There is a noticeable preoccupation with fast food, faster internet
access,
automatic teller machines, and so on. But for commodity culture in
general, the
economic reality is that advertising is expensive. The relative
inaccessibility
of doodles, the time needed for their meaning to be decoding (time that
would, reasonably,
be required for the exploration of any proto-language), makes such
non-semantic
forms prone to looking like a waste of valuable time. This might seem
particularly so to those who believe that ‘time is money’ and who might
conceive of doodling as a notably unproductive pastime.

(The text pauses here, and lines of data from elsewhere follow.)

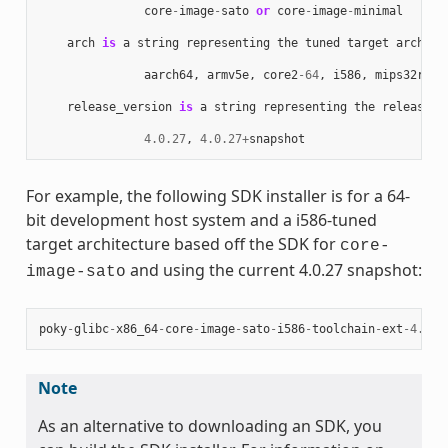
core
-
image
-
sato
or
core
-
image
-
minimal
arch
is
a
string
representing
the
tuned
target
archite
aarch64
,
armv5e
,
core2
-
64
,
i586
,
mips32r2
,
release_version
is
a
string
representing
the
release
n
4.0.27
,
4.0.27
+
snapshot
For example, the following SDK installer is for a 64-
bit development host system and a i586-tuned
target architecture based off the SDK for
core-
and using the current 4.0.27 snapshot:
image-sato
poky
-
glibc
-
x86_64
-
core
-
image
-
sato
-
i586
-
toolchain
-
ext
-
4.0.2
Note
As an alternative to downloading an SDK, you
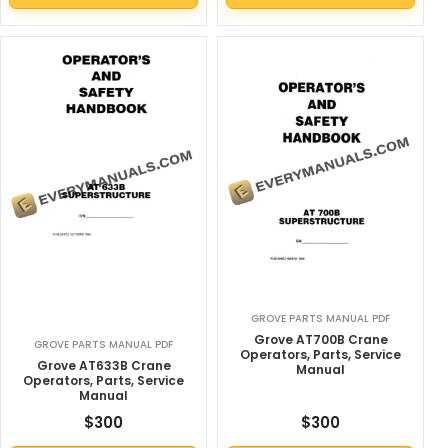
GROVE PARTS MANUAL PDF
Grove AT700B Crane
GROVE PARTS MANUAL PDF
Operators, Parts, Service
Grove AT633B Crane
Manual
Operators, Parts, Service
Manual
$
300
$
300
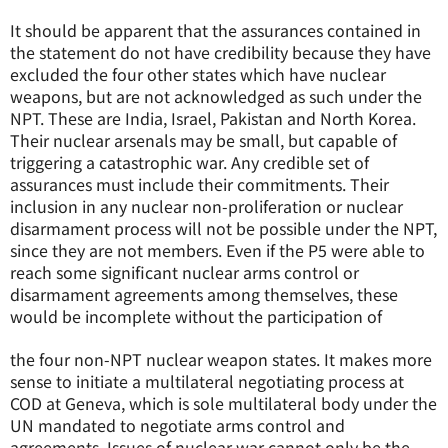
It should be apparent that the assurances contained in
the statement do not have credibility because they have
excluded the four other states which have nuclear
weapons, but are not acknowledged as such under the
NPT. These are India, Israel, Pakistan and North Korea.
Their nuclear arsenals may be small, but capable of
triggering a catastrophic war. Any credible set of
assurances must include their commitments. Their
inclusion in any nuclear non-proliferation or nuclear
disarmament process will not be possible under the NPT,
since they are not members. Even if the P5 were able to
reach some significant nuclear arms control or
disarmament agreements among themselves, these
would be incomplete without the participation of
the four non-NPT nuclear weapon states. It makes more
sense to initiate a multilateral negotiating process at
COD at Geneva, which is sole multilateral body under the
UN mandated to negotiate arms control and
agreements. Issues of nuclear war cannot only be the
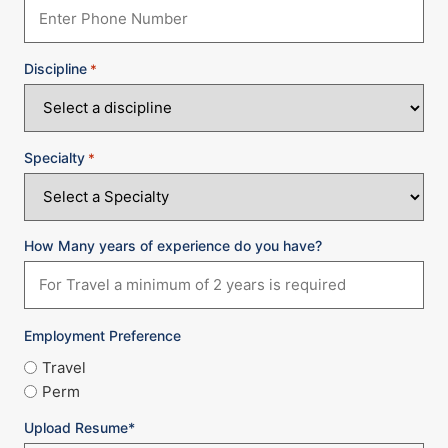
Discipline
*
Specialty
*
How Many years of experience do you have?
Employment Preference
Travel
Perm
Upload Resume*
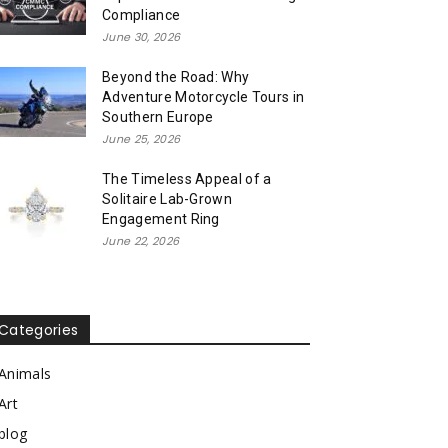
Compliance
June 30, 2026
Beyond the Road: Why
Adventure Motorcycle Tours in
Southern Europe
June 25, 2026
The Timeless Appeal of a
Solitaire Lab-Grown
Engagement Ring
June 22, 2026
Categories
Animals
Art
blog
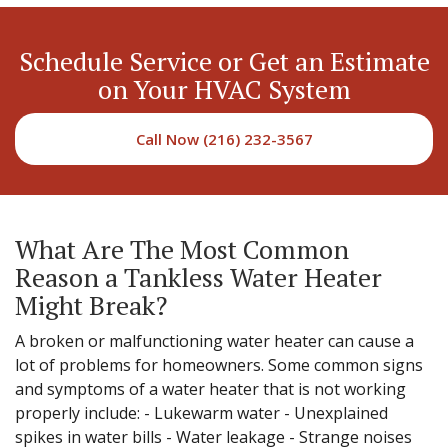
Schedule Service or Get an Estimate
on Your HVAC System
Call Now (216) 232-3567
What Are The Most Common
Reason a Tankless Water Heater
Might Break?
A broken or malfunctioning water heater can cause a
lot of problems for homeowners. Some common signs
and symptoms of a water heater that is not working
properly include: - Lukewarm water - Unexplained
spikes in water bills - Water leakage - Strange noises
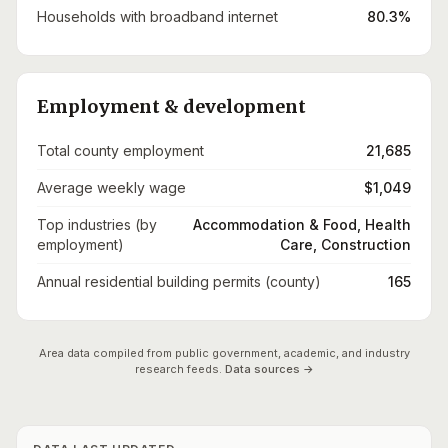
Households with broadband internet
80.3%
Employment & development
Total county employment
21,685
Average weekly wage
$1,049
Top industries (by
Accommodation & Food, Health
employment)
Care, Construction
Annual residential building permits (county)
165
Area data compiled from public government, academic, and industry
research feeds.
Data sources →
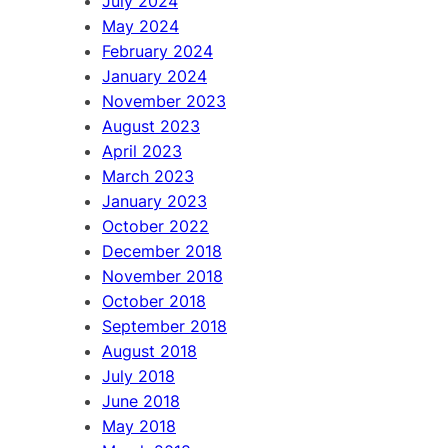
July 2024
May 2024
February 2024
January 2024
November 2023
August 2023
April 2023
March 2023
January 2023
October 2022
December 2018
November 2018
October 2018
September 2018
August 2018
July 2018
June 2018
May 2018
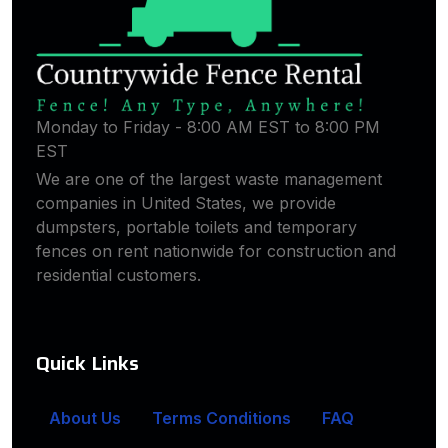
Monday to Friday - 8:00 AM EST to 8:00 PM
EST
We are one of the largest waste management
companies in United States, we provide
dumpsters, portable toilets and temporary
fences on rent nationwide for construction and
residential customers.
Quick Links
About Us
Terms Conditions
FAQ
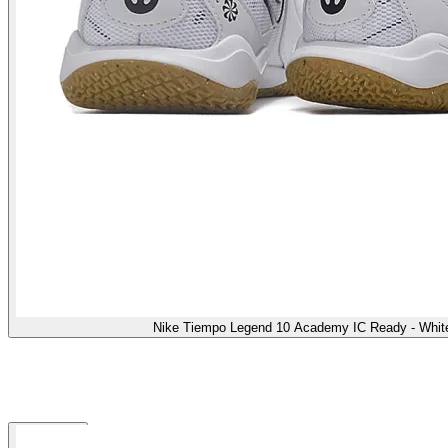
Nike Tiempo Legend 10 Academy IC Ready - White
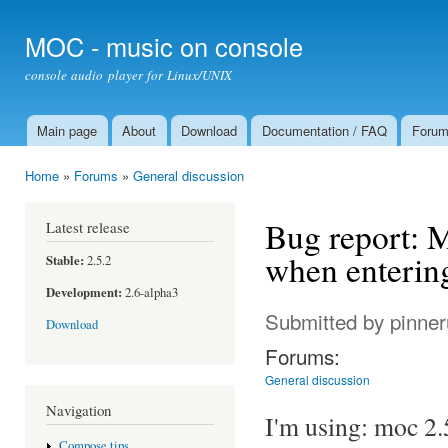
Ski
mai
MOC - music on console
con
console audio player for Linux/UNIX
Main page
About
Download
Documentation / FAQ
Foru
Main menu
Home
»
Forums
»
General discussion
You are here
Bug report: M
Latest release
when entering 
Stable:
2.5.2
Development:
2.6-alpha3
Submitted by
pinne
Download
Forums:
General discussion
Navigation
I'm using: moc 2.
Compose tips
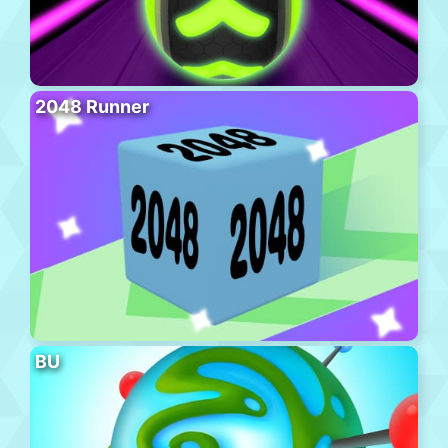
2048 Runner
BU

<37> Perhaps it is because of my early childhood
predisposition to Magna
Doodle distress that I have always been at odds with the conceived
dispensability of asemic writing.
However, this does not reconcile me with the
suggestion that doodling is an aimless or pointless exercise. Doodling
certainly has the capacity to be aimless if the doodler so desires (if
he or
she chooses to invest this particular, and inevitably arbitrary,
meaning into
it), but it seems short-sighted to reserve aimlessness as
category for doodling practices on the whole. Baudelaire’s
pseudo-aristocratic
flâneur, later adopted by the Parisian Situationist International in
the
context of the dérive, is a testament to the way that aimlessness can
work to
disrupt habitual behaviours and, therefore, promote renewed and
creative
critical engagement in cultural institutions and social conventions.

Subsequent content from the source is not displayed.